Between Sydbury and North Bay we were back into farm country: canola, wheat, alfalfa, soy beans. Along with a fair amount of road construction. Hwy 17 is in dire need of resurfacing along here.
We switched drivers in Sturgeon Falls, west of North Bay. The drive through the Bay was just painful, as always. Too many shopping malls each with its own several sets of lights. It was bad 50 years ago. Worst traffic we’ve seen since Winnipeg.
We stopped in Samuel de Champlain Provincoal Park for a picnic lunch, still cleaning out the fridge. We were informed a few days ago that our permits from the night before are good in any provincial park until 2 pm the next day. Long enough for us to find a place for lunch providing there is an available park along the way.

S de C also has memories from a long time ago. We camped here a few times on our way to visit my husband’s parents before children number 2 and number 3 came along. Child number 1 cut her first tooth in this park. Ask me how I remember that!
We are still eating the cherries we picked in our campsite in BC on June 17th. They are still delicious!

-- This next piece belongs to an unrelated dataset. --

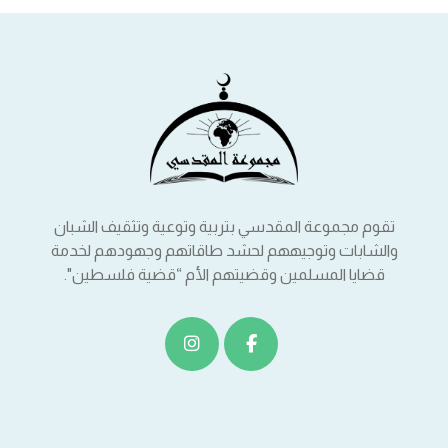
تقوم مجموعة المقدسي بتربية وتوعية وتثقيف الشبان
والشابات وتوجيههم لحشد طاقاتهم وجهودهم لخدمة
قضايا المسلمين وقضيتهم الأم “قضية فلسطين".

The park is almost the way we remembered it except the trees have grown. When we started camping here in the 70s, a wildfire had destroyed the trees sometime in the late 60s. The stripping trees from the 70s are now fully grown. Mother Nature at her best.
It’s hot. Hmm. This park has horse flies and Deer flies, both of which like water and human flesh. We have both. Into the bug tent we go after our swim.

We have a special meal, in a manner of speaking, to celebrate both the 4th of July and our last night in camp: lamb chops on the BBQ, corn and potatoes in foil with a nice bottle of red wine and Ice cream for dessert.
Our neighbours at home gave us a special drink to celebrate something, somewhere along the trip. We have been saving it. Tonight it will be appropriate to set our chairs up on our own beach, watch the sun go down and have that celebratory drink… to the country we were born in, the one we live in and an absolutely wonderful trip.